Rami has a psychologist, surgeon and physiotherapist. He is also being fed, clothed, and taught at MSF's small "School of the Future", a bright prefabricated building in the grounds of the hospital. After missing so much education, he is a keen learner.

A girl and a boy sit at a table writing with colourful pencil cases in front of them

Rami is attending the on-site school, alongside a classmate from Iraq

But he has also been missing his father Mohammed and his brother, Abdul Salam - who needs a prosthetic leg but wasn't able to leave Gaza with him.

They're grateful for their treatment, but both he and his mother want to return home as soon as they can.

"Gaza is beautiful," Rami told me. "In Gaza before the war, we used to have medical treatment, but then the aid stopped."

With the facilities and expertise at the MSF hospital, he's now making quick progress.

A man and a boy sit on a rug. The boy has a part of his leg missing.

Rami's younger brother, who remains in Gaza with their father, has lost his lower right leg

"He arrived in a wheelchair," says his physiotherapist, Zaid Alqaisi, who has formed a strong bond with Rami while helping him to walk again.

"He's very motivated. He wants to get back to his friends and his family. He wants to make his dad proud."

He also wants to swim again in the sea in Gaza.

But many more operations lie ahead, and Rami and his mother have no idea when they will return home.

Not knowing if they will be allowed back into Gaza is another huge stress for all of the Palestinian patients on top of their trauma, according to psychologist Zainoun al-Sunna.

Sharing a hospital room with Rami is a withdrawn and traumatized five-year-old boy, Abdul Rahman al-Madhoun, who also needs surgery on his legs.

He was in his mother's arms when she was killed in an air strike in October 2023, along with his siblings. In hospital in Gaza, a nurse trying to cheer him up told him his mother had turned into a star.

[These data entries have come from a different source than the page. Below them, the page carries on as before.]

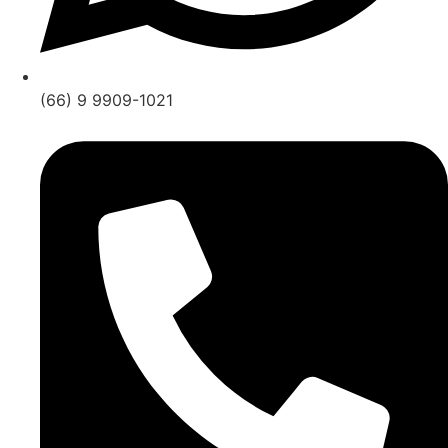
(66) 9 9909-1021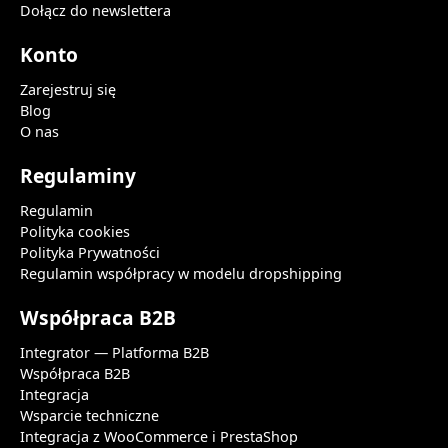
Dołącz do newslettera
Konto
Zarejestruj się
Blog
O nas
Regulaminy
Regulamin
Polityka cookies
Polityka Prywatności
Regulamin współpracy w modelu dropshipping
Współpraca B2B
Integrator — Platforma B2B
Współpraca B2B
Integracja
Wsparcie techniczne
Integracja z WooCommerce i PrestaShop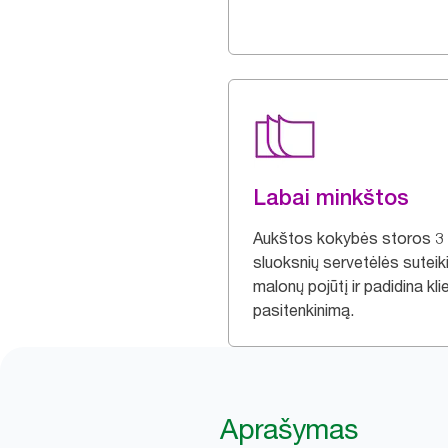
Labai minkštos
Aukštos kokybės storos 3
sluoksnių servetėlės suteik
malonų pojūtį ir padidina kli
pasitenkinimą.
Aprašymas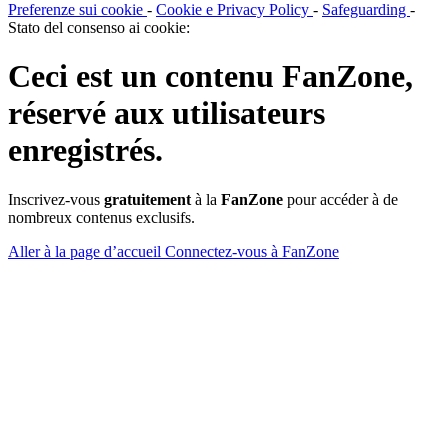
Preferenze sui cookie
-
Cookie e Privacy Policy
-
Safeguarding
-
Stato del consenso ai cookie:
Ceci est un contenu
FanZone
,
réservé aux utilisateurs
enregistrés.
Inscrivez-vous
gratuitement
à la
FanZone
pour accéder à de
nombreux contenus exclusifs.
Aller à la page d’accueil
Connectez-vous à FanZone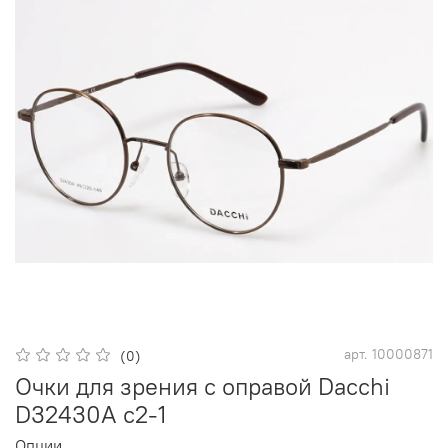
арт.
10000871
(0)
Очки для зрения с оправой Dacchi
D32430А c2-1
Опции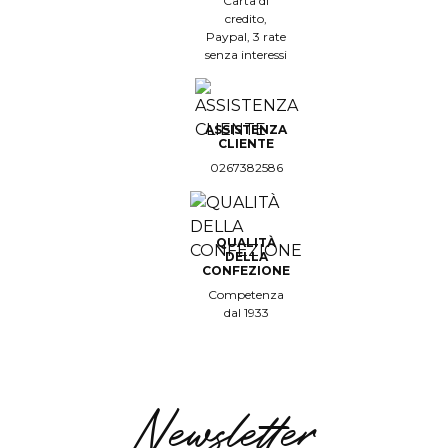
Carta di
credito,
Paypal, 3 rate
senza interessi
ASSISTENZA
CLIENTE
0267382586
QUALITÀ
DELLA
CONFEZIONE
Competenza
dal 1933
Newsletter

"Since then, he looks up into the sky at night, looking for stars and talking to them," his aunt Sabah says. "He doesn't talk to other people. But I hear him saying to the stars: 'Mummy I've eaten, Mummy I'm going to sleep now.'"

The psychological injuries of the hospital patients are often tougher than the physical.

"Some will never recover," says hospital director Roshan Kumarasamy, who says that reconstructive surgery will be needed on patients from Gaza for years to come because of an "unimaginably massive spectrum of injuries".

A boy and his mother look at a mobile phone

The family were able to speak on a video call

But Rami is strong and determined. When he breaks down in tears thinking of Mustafa, he reassures me it's "OK".

And when he and his mother manage to get through to his family in Gaza on a video call, Rami is eager to show them how he can now stand on his own two feet.

His father cheers him on, saying: "Rami, you're a hero."

And now his family have another reason to celebrate – Rami's brother, Abdul Salam, and his father have just been given permission by Israel to leave Gaza for Jordan as well.

In the weeks to come, he should be fitted with a new leg, allowing both injured boys to relearn how to walk.